Our finding that symbionts and hosts exhibit concordant subdivision between geographic subpopulations is surprising in light of the genealogical discordance seen within subpopulations. Symbiont geographic subdivision mirrors that of mitochondria for three possible reasons, although other explanations may exist. First, symbionts and hosts may have identical dispersal patterns. However, this seems unlikely because S. velum has large dense eggs and no free-swimming stage (Gustafson and Lutz, 1992), while the bacteria should experience fewer dispersal barriers outside of their host. Second, symbiont and host populations may be genetically subdivided because they are locally adapted. Although local adaptation may play an important role, we would expect to observe the effects of local adaptation in a subset of genealogies, not genome-wide as seen in our data. Third, symbiont reproduction is tied to the host. We favor this explanation because in an environmental qPCR survey that included controls for symbiont detection threshold, symbionts were detected at only 3.65±9.38 × 103 copies per g sediment and 0.14±0.24 × 10−1 copies per ml seawater. These amounts are five orders of magnitude lower than total eubacterial 16S counts, which were 3.57±3.91 × 108 copies per g sediment and 8.54±0.12 × 104 copies per ml seawater. Furthermore, S. velum mitochondrial sequences were also detected in the majority of sediment samples, and at 4.17±7.80 × 103 copies per g of sediment, were present at a similar abundance, indicating that at least some of the symbionts arose from host tissues (Russell, 2016). Taken together, this suggests that symbiont reproduction occurs primarily within hosts and that horizontal transmission occurs between contemporary hosts within a geographic subpopulation.

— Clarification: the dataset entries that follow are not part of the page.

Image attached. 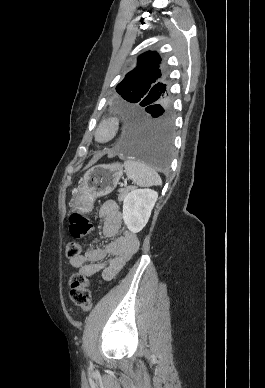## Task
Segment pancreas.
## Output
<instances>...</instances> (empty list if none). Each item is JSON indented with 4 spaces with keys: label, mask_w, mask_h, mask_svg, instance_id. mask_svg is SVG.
I'll use <instances>...</instances> for the list:
<instances>
[{
    "label": "pancreas",
    "mask_w": 265,
    "mask_h": 388,
    "mask_svg": "<svg viewBox=\"0 0 265 388\" xmlns=\"http://www.w3.org/2000/svg\"><path fill=\"white\" fill-rule=\"evenodd\" d=\"M132 188H120V190H118V192H120L119 194V202H122V200H124L125 196H127L128 192H131Z\"/></svg>",
    "instance_id": "obj_1"
}]
</instances>
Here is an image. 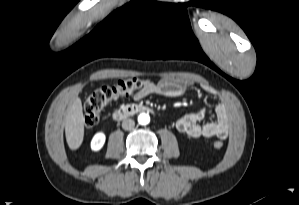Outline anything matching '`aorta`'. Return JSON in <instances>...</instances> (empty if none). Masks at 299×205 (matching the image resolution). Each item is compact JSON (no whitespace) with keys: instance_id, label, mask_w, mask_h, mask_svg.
<instances>
[{"instance_id":"obj_1","label":"aorta","mask_w":299,"mask_h":205,"mask_svg":"<svg viewBox=\"0 0 299 205\" xmlns=\"http://www.w3.org/2000/svg\"><path fill=\"white\" fill-rule=\"evenodd\" d=\"M150 122V116L146 113H140L138 116V123L140 125H147Z\"/></svg>"}]
</instances>
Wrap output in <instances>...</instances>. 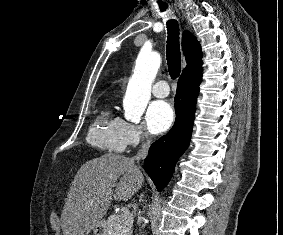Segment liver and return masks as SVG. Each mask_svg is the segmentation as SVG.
Segmentation results:
<instances>
[{
    "instance_id": "liver-1",
    "label": "liver",
    "mask_w": 283,
    "mask_h": 235,
    "mask_svg": "<svg viewBox=\"0 0 283 235\" xmlns=\"http://www.w3.org/2000/svg\"><path fill=\"white\" fill-rule=\"evenodd\" d=\"M143 183L144 176L132 158L109 153L87 161L67 195L61 214L63 235H88L106 214L112 197L128 201Z\"/></svg>"
}]
</instances>
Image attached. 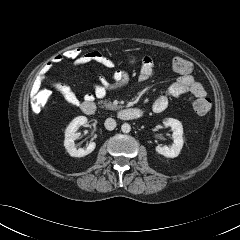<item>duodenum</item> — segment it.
Wrapping results in <instances>:
<instances>
[{
  "instance_id": "duodenum-1",
  "label": "duodenum",
  "mask_w": 240,
  "mask_h": 240,
  "mask_svg": "<svg viewBox=\"0 0 240 240\" xmlns=\"http://www.w3.org/2000/svg\"><path fill=\"white\" fill-rule=\"evenodd\" d=\"M81 110L87 115H93L97 111L96 104L91 100H86L81 104ZM121 120H136L143 116V111L139 108H123L116 112Z\"/></svg>"
}]
</instances>
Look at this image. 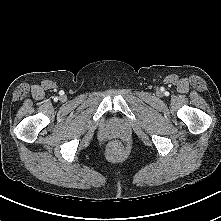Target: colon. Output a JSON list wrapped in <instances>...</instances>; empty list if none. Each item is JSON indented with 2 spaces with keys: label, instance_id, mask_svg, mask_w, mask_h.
Masks as SVG:
<instances>
[{
  "label": "colon",
  "instance_id": "colon-1",
  "mask_svg": "<svg viewBox=\"0 0 221 221\" xmlns=\"http://www.w3.org/2000/svg\"><path fill=\"white\" fill-rule=\"evenodd\" d=\"M111 148H112L114 151H120V150H121V147H120L119 144H113V145L111 146Z\"/></svg>",
  "mask_w": 221,
  "mask_h": 221
}]
</instances>
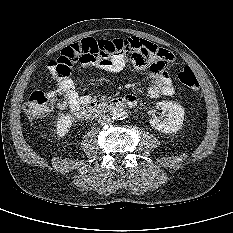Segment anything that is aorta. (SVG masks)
I'll return each mask as SVG.
<instances>
[{
  "label": "aorta",
  "mask_w": 233,
  "mask_h": 233,
  "mask_svg": "<svg viewBox=\"0 0 233 233\" xmlns=\"http://www.w3.org/2000/svg\"><path fill=\"white\" fill-rule=\"evenodd\" d=\"M111 116L113 119H116V120H124L128 117V113L123 108H114L111 111Z\"/></svg>",
  "instance_id": "1"
}]
</instances>
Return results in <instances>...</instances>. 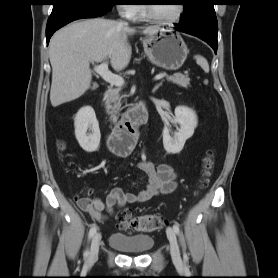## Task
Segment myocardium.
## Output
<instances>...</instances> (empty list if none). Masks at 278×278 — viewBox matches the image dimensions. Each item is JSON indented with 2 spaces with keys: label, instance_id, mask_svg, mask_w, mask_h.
Listing matches in <instances>:
<instances>
[{
  "label": "myocardium",
  "instance_id": "obj_1",
  "mask_svg": "<svg viewBox=\"0 0 278 278\" xmlns=\"http://www.w3.org/2000/svg\"><path fill=\"white\" fill-rule=\"evenodd\" d=\"M144 11H145L146 17L154 23H157V24H160V25H173V24L179 22L181 20V18L183 17V14H184V11H185V6L182 3L178 4V12L171 19H161V18L157 17L152 12L151 6L148 5V4L144 5Z\"/></svg>",
  "mask_w": 278,
  "mask_h": 278
}]
</instances>
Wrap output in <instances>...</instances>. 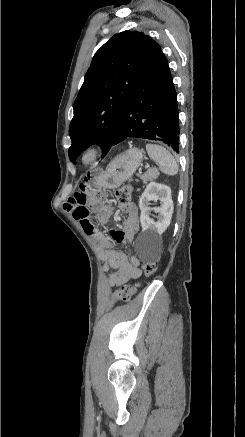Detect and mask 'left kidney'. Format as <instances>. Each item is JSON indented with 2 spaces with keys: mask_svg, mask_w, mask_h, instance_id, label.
<instances>
[{
  "mask_svg": "<svg viewBox=\"0 0 245 437\" xmlns=\"http://www.w3.org/2000/svg\"><path fill=\"white\" fill-rule=\"evenodd\" d=\"M160 201L159 207L151 208V201ZM140 222L145 236L157 238L169 227L173 213V201L170 187L151 182L140 197ZM158 213L157 221L150 217L151 211Z\"/></svg>",
  "mask_w": 245,
  "mask_h": 437,
  "instance_id": "left-kidney-1",
  "label": "left kidney"
}]
</instances>
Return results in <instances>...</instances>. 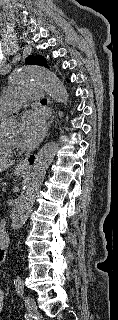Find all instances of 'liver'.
Listing matches in <instances>:
<instances>
[{
  "mask_svg": "<svg viewBox=\"0 0 118 320\" xmlns=\"http://www.w3.org/2000/svg\"><path fill=\"white\" fill-rule=\"evenodd\" d=\"M15 163V160L10 159H1L0 158V173L4 170H6L8 167L13 165Z\"/></svg>",
  "mask_w": 118,
  "mask_h": 320,
  "instance_id": "6515ba94",
  "label": "liver"
}]
</instances>
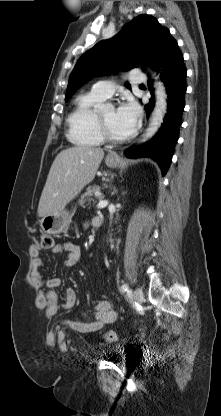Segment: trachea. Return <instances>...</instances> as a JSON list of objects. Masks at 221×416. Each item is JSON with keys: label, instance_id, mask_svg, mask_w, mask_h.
I'll list each match as a JSON object with an SVG mask.
<instances>
[{"label": "trachea", "instance_id": "3493384b", "mask_svg": "<svg viewBox=\"0 0 221 416\" xmlns=\"http://www.w3.org/2000/svg\"><path fill=\"white\" fill-rule=\"evenodd\" d=\"M139 86H144V84H140Z\"/></svg>", "mask_w": 221, "mask_h": 416}]
</instances>
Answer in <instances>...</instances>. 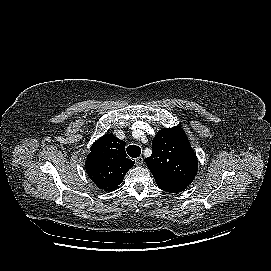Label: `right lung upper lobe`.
I'll return each instance as SVG.
<instances>
[{
  "mask_svg": "<svg viewBox=\"0 0 271 271\" xmlns=\"http://www.w3.org/2000/svg\"><path fill=\"white\" fill-rule=\"evenodd\" d=\"M126 156L125 142L113 134H106L91 146L85 163L86 172L100 189L113 191L134 166L135 162Z\"/></svg>",
  "mask_w": 271,
  "mask_h": 271,
  "instance_id": "right-lung-upper-lobe-1",
  "label": "right lung upper lobe"
}]
</instances>
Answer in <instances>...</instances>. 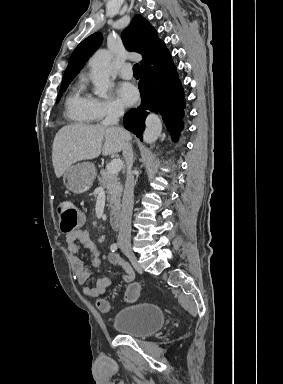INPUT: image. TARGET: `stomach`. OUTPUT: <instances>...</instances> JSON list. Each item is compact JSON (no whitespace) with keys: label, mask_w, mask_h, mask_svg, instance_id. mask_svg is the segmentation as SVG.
<instances>
[{"label":"stomach","mask_w":283,"mask_h":384,"mask_svg":"<svg viewBox=\"0 0 283 384\" xmlns=\"http://www.w3.org/2000/svg\"><path fill=\"white\" fill-rule=\"evenodd\" d=\"M96 176V170L92 162H80L67 168L63 174L65 188L73 194H84L90 190Z\"/></svg>","instance_id":"obj_1"}]
</instances>
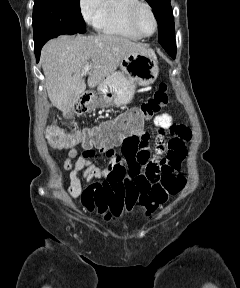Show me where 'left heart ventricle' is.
Instances as JSON below:
<instances>
[{"instance_id":"obj_1","label":"left heart ventricle","mask_w":240,"mask_h":288,"mask_svg":"<svg viewBox=\"0 0 240 288\" xmlns=\"http://www.w3.org/2000/svg\"><path fill=\"white\" fill-rule=\"evenodd\" d=\"M136 25L138 30L144 35H150L155 28L154 20L147 8L142 7L136 15Z\"/></svg>"}]
</instances>
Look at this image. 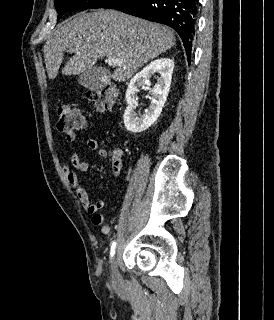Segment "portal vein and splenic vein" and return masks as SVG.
I'll return each mask as SVG.
<instances>
[{
    "instance_id": "1",
    "label": "portal vein and splenic vein",
    "mask_w": 274,
    "mask_h": 320,
    "mask_svg": "<svg viewBox=\"0 0 274 320\" xmlns=\"http://www.w3.org/2000/svg\"><path fill=\"white\" fill-rule=\"evenodd\" d=\"M108 66H121L122 62L116 60V58H107L106 60Z\"/></svg>"
}]
</instances>
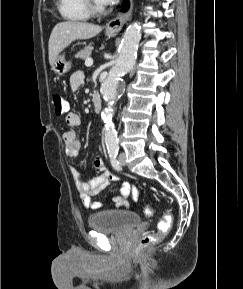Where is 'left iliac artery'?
I'll list each match as a JSON object with an SVG mask.
<instances>
[{
    "label": "left iliac artery",
    "mask_w": 243,
    "mask_h": 289,
    "mask_svg": "<svg viewBox=\"0 0 243 289\" xmlns=\"http://www.w3.org/2000/svg\"><path fill=\"white\" fill-rule=\"evenodd\" d=\"M117 155H118V151L117 150L109 152V157H110V161H111L112 166L115 169L119 170L121 167L119 165V162L116 159Z\"/></svg>",
    "instance_id": "left-iliac-artery-1"
}]
</instances>
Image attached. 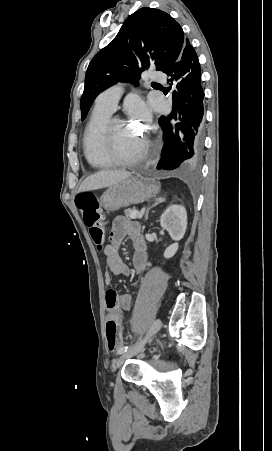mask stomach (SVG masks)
I'll use <instances>...</instances> for the list:
<instances>
[{
	"instance_id": "1",
	"label": "stomach",
	"mask_w": 272,
	"mask_h": 451,
	"mask_svg": "<svg viewBox=\"0 0 272 451\" xmlns=\"http://www.w3.org/2000/svg\"><path fill=\"white\" fill-rule=\"evenodd\" d=\"M160 190L159 182H144L143 178L130 176L118 184L108 186L106 192L100 198V204L104 210L115 212L120 208H126L130 204H141L148 198H155Z\"/></svg>"
}]
</instances>
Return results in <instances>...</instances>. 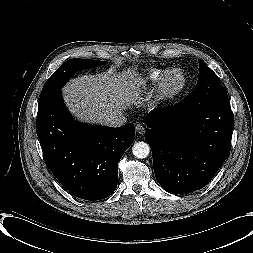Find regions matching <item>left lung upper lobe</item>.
Here are the masks:
<instances>
[{
	"mask_svg": "<svg viewBox=\"0 0 253 253\" xmlns=\"http://www.w3.org/2000/svg\"><path fill=\"white\" fill-rule=\"evenodd\" d=\"M199 62V78L195 90L191 93L200 102L207 101L217 90L223 88L217 76L202 61Z\"/></svg>",
	"mask_w": 253,
	"mask_h": 253,
	"instance_id": "1",
	"label": "left lung upper lobe"
}]
</instances>
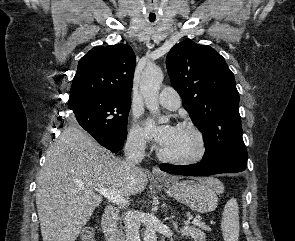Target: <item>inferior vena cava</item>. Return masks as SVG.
<instances>
[{"label": "inferior vena cava", "instance_id": "obj_1", "mask_svg": "<svg viewBox=\"0 0 295 241\" xmlns=\"http://www.w3.org/2000/svg\"><path fill=\"white\" fill-rule=\"evenodd\" d=\"M124 156L125 174L131 178L140 170L137 164L145 157V141L137 136L129 137L125 144ZM124 224L126 241H141L139 235L140 218L136 211L129 210L124 214Z\"/></svg>", "mask_w": 295, "mask_h": 241}]
</instances>
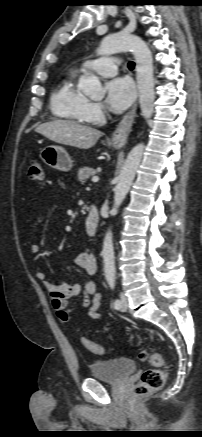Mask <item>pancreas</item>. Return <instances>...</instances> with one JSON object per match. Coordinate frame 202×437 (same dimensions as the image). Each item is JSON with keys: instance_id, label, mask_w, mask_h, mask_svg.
Masks as SVG:
<instances>
[{"instance_id": "cf45deb5", "label": "pancreas", "mask_w": 202, "mask_h": 437, "mask_svg": "<svg viewBox=\"0 0 202 437\" xmlns=\"http://www.w3.org/2000/svg\"><path fill=\"white\" fill-rule=\"evenodd\" d=\"M95 174H96V170H94L93 168H90V167L79 168L78 180L81 183H84V182H86V180H88L90 178V176H93Z\"/></svg>"}]
</instances>
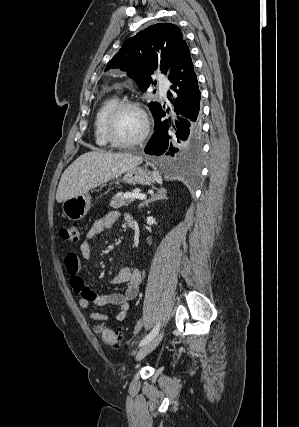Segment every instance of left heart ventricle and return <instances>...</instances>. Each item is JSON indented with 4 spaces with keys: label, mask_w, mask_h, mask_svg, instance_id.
<instances>
[{
    "label": "left heart ventricle",
    "mask_w": 299,
    "mask_h": 427,
    "mask_svg": "<svg viewBox=\"0 0 299 427\" xmlns=\"http://www.w3.org/2000/svg\"><path fill=\"white\" fill-rule=\"evenodd\" d=\"M144 127L142 116L134 109L121 110L114 121V132L116 136L124 141L137 138Z\"/></svg>",
    "instance_id": "left-heart-ventricle-1"
}]
</instances>
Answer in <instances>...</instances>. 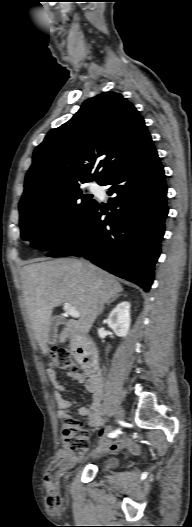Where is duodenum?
Masks as SVG:
<instances>
[{
  "label": "duodenum",
  "instance_id": "obj_1",
  "mask_svg": "<svg viewBox=\"0 0 192 527\" xmlns=\"http://www.w3.org/2000/svg\"><path fill=\"white\" fill-rule=\"evenodd\" d=\"M73 350L85 371L89 374L99 375L98 355L94 342L84 336L75 335Z\"/></svg>",
  "mask_w": 192,
  "mask_h": 527
}]
</instances>
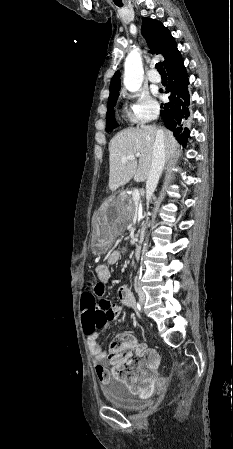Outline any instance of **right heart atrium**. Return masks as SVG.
<instances>
[{
    "label": "right heart atrium",
    "instance_id": "right-heart-atrium-1",
    "mask_svg": "<svg viewBox=\"0 0 233 449\" xmlns=\"http://www.w3.org/2000/svg\"><path fill=\"white\" fill-rule=\"evenodd\" d=\"M130 117L139 124L154 120L159 114L158 102L146 91L140 90L130 95Z\"/></svg>",
    "mask_w": 233,
    "mask_h": 449
}]
</instances>
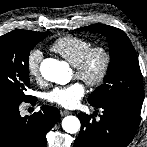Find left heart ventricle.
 Returning a JSON list of instances; mask_svg holds the SVG:
<instances>
[{
  "mask_svg": "<svg viewBox=\"0 0 147 147\" xmlns=\"http://www.w3.org/2000/svg\"><path fill=\"white\" fill-rule=\"evenodd\" d=\"M100 66H101V59H100V57H96V58L93 60L91 66H90V68H89V70H88V75H90V76L96 75L97 72H98L99 69H100Z\"/></svg>",
  "mask_w": 147,
  "mask_h": 147,
  "instance_id": "1",
  "label": "left heart ventricle"
}]
</instances>
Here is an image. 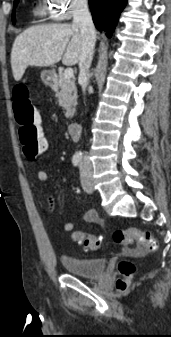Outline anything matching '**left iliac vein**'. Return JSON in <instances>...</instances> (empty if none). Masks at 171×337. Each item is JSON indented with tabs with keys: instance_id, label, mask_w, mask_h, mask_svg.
<instances>
[{
	"instance_id": "left-iliac-vein-1",
	"label": "left iliac vein",
	"mask_w": 171,
	"mask_h": 337,
	"mask_svg": "<svg viewBox=\"0 0 171 337\" xmlns=\"http://www.w3.org/2000/svg\"><path fill=\"white\" fill-rule=\"evenodd\" d=\"M81 184L85 192H93L92 171L89 167H84L81 169Z\"/></svg>"
}]
</instances>
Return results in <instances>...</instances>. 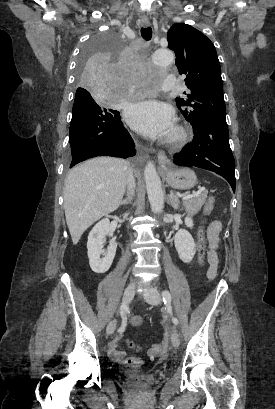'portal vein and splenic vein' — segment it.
I'll use <instances>...</instances> for the list:
<instances>
[{"instance_id": "1", "label": "portal vein and splenic vein", "mask_w": 275, "mask_h": 409, "mask_svg": "<svg viewBox=\"0 0 275 409\" xmlns=\"http://www.w3.org/2000/svg\"><path fill=\"white\" fill-rule=\"evenodd\" d=\"M201 190H205V186H201V188H199L198 192H194V194H199V192H201ZM194 194H188V196H183V200H188V198H192V196H194Z\"/></svg>"}]
</instances>
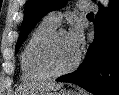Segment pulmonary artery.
<instances>
[{"label":"pulmonary artery","mask_w":119,"mask_h":95,"mask_svg":"<svg viewBox=\"0 0 119 95\" xmlns=\"http://www.w3.org/2000/svg\"><path fill=\"white\" fill-rule=\"evenodd\" d=\"M77 8L81 11H90L92 9V6L90 3L86 1H81L78 3ZM45 18L58 26L62 20V12L61 11L50 12Z\"/></svg>","instance_id":"pulmonary-artery-1"}]
</instances>
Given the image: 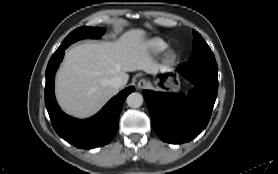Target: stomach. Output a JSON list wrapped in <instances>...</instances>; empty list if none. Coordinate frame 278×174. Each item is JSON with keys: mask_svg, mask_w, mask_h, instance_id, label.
<instances>
[{"mask_svg": "<svg viewBox=\"0 0 278 174\" xmlns=\"http://www.w3.org/2000/svg\"><path fill=\"white\" fill-rule=\"evenodd\" d=\"M162 73H164V69L161 70ZM155 84L158 86V84H161L164 88L168 89L169 91L177 92L180 89V83L179 80L169 73L162 79V82L160 79L155 81Z\"/></svg>", "mask_w": 278, "mask_h": 174, "instance_id": "0dacf381", "label": "stomach"}]
</instances>
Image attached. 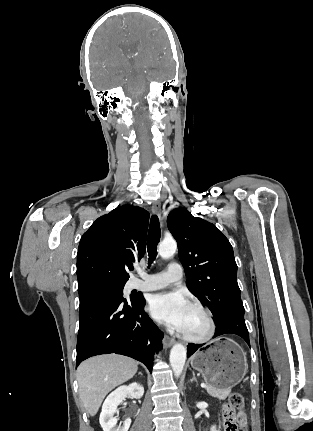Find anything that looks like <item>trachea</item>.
I'll use <instances>...</instances> for the list:
<instances>
[{
    "instance_id": "1",
    "label": "trachea",
    "mask_w": 313,
    "mask_h": 431,
    "mask_svg": "<svg viewBox=\"0 0 313 431\" xmlns=\"http://www.w3.org/2000/svg\"><path fill=\"white\" fill-rule=\"evenodd\" d=\"M160 237H161V232H160L159 219L156 215H153L150 221L148 243H147L149 266L153 263V261L157 256V245L160 241Z\"/></svg>"
}]
</instances>
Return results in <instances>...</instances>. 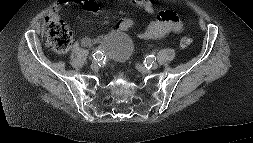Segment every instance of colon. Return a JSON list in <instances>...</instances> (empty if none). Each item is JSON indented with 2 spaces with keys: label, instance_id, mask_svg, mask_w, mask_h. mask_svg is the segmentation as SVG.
<instances>
[{
  "label": "colon",
  "instance_id": "5ec220e1",
  "mask_svg": "<svg viewBox=\"0 0 253 143\" xmlns=\"http://www.w3.org/2000/svg\"><path fill=\"white\" fill-rule=\"evenodd\" d=\"M43 40L45 44L58 53L66 52L72 43V32L70 28L58 19L48 18L44 25ZM192 42L190 37L180 40L182 48L188 47Z\"/></svg>",
  "mask_w": 253,
  "mask_h": 143
}]
</instances>
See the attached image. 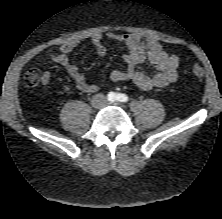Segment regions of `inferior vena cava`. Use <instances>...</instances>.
<instances>
[{
    "label": "inferior vena cava",
    "mask_w": 222,
    "mask_h": 219,
    "mask_svg": "<svg viewBox=\"0 0 222 219\" xmlns=\"http://www.w3.org/2000/svg\"><path fill=\"white\" fill-rule=\"evenodd\" d=\"M93 102L94 104L99 102V105H102L106 102V100L103 94H97L93 97Z\"/></svg>",
    "instance_id": "602c4592"
}]
</instances>
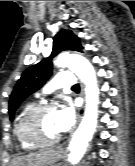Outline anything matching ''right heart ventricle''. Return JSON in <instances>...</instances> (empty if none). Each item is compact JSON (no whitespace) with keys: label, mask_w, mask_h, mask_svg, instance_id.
I'll return each mask as SVG.
<instances>
[{"label":"right heart ventricle","mask_w":135,"mask_h":166,"mask_svg":"<svg viewBox=\"0 0 135 166\" xmlns=\"http://www.w3.org/2000/svg\"><path fill=\"white\" fill-rule=\"evenodd\" d=\"M36 103L35 102H31V103H27L26 105H24L21 110L19 111L17 118L15 120V124H14V136L15 139L17 140L18 144L20 145L21 148L25 149V150H31L34 149L37 145L31 144L27 141H25L21 136H20V131H19V125H20V121L23 117V115L26 113L27 110H29L31 107L35 106Z\"/></svg>","instance_id":"1"}]
</instances>
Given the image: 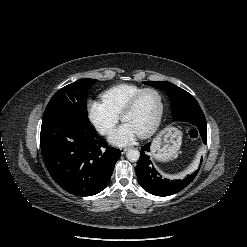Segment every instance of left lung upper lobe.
Masks as SVG:
<instances>
[{
    "label": "left lung upper lobe",
    "mask_w": 247,
    "mask_h": 247,
    "mask_svg": "<svg viewBox=\"0 0 247 247\" xmlns=\"http://www.w3.org/2000/svg\"><path fill=\"white\" fill-rule=\"evenodd\" d=\"M143 83L162 89L167 93L171 101L174 120L186 122L193 127L200 122L206 121L197 100L187 91L165 81H145Z\"/></svg>",
    "instance_id": "5c2ea615"
}]
</instances>
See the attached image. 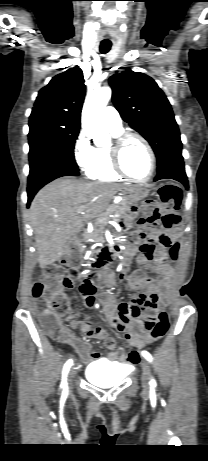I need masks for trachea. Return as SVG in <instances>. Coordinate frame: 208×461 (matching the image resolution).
Wrapping results in <instances>:
<instances>
[{
  "mask_svg": "<svg viewBox=\"0 0 208 461\" xmlns=\"http://www.w3.org/2000/svg\"><path fill=\"white\" fill-rule=\"evenodd\" d=\"M110 49H111V43H101L100 44V52L102 54L108 53Z\"/></svg>",
  "mask_w": 208,
  "mask_h": 461,
  "instance_id": "1",
  "label": "trachea"
}]
</instances>
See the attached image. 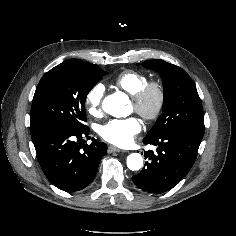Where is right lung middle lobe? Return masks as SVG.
<instances>
[{
  "mask_svg": "<svg viewBox=\"0 0 236 236\" xmlns=\"http://www.w3.org/2000/svg\"><path fill=\"white\" fill-rule=\"evenodd\" d=\"M106 74L98 66L89 67L75 59L52 68L36 88L31 107V127L84 128L86 96Z\"/></svg>",
  "mask_w": 236,
  "mask_h": 236,
  "instance_id": "obj_1",
  "label": "right lung middle lobe"
}]
</instances>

The strong geographic subdivision among hosts and symbionts may be due to factors occurring on different timescales, and can obscure evidence of horizontal transmission. In geological time, southern populations (for example, NC) may have persisted as refugia during periods of glaciation and upon glacier retreat, reseeded the populations in the north (Hewitt, 1996). This works in conjunction with broadcast spawning, which can be described as ‘sweepstakes-style recruitment' (Eldon and Wakeley, 2009), to produce subpopulations composed of related individuals. These possible scenarios raise crucial considerations for existing practices for characterizing symbiont transmission modes. Specifically, tests of co-speciation may falsely support strict vertical transmission when only a few individuals are sampled from diverse geographic subpopulations. We therefore emphasize the need for ample sampling of hosts and symbionts when determining transmission modes using genetic data.
An important determinant of transmission mode may be the medium in which the symbiosis exists, for example, water versus air. For example, vertical transmission is seldom reported in the marine environment, whereas it is exceedingly common in terrestrial habitats (Normark and Ross, 2014). Consistent with our findings for the S. velum symbiosis, most of the marine vertically transmitted associations that have been reported bear evidence of horizontal transmission events at some point in the past (for example, Schmitt et al., 2008; Stewart et al., 2008; Byler et al., 2013; Decker et al., 2013; Sipkema et al., 2015). Taken together, these observations suggest that horizontal transmission may be an inherent aspect of symbiont transmission in the majority of marine associations. Elucidation of the factors that influence transmission modes is vital to understanding the evolutionary pressures that determine how symbiotic associations are maintained and perpetuated over millions of years. Whether the persistence of horizontal transmission is a constraint of the environmental medium or other parameters, such as the taxa involved, reproductive strategy, or symbiosis function, remains to be tested.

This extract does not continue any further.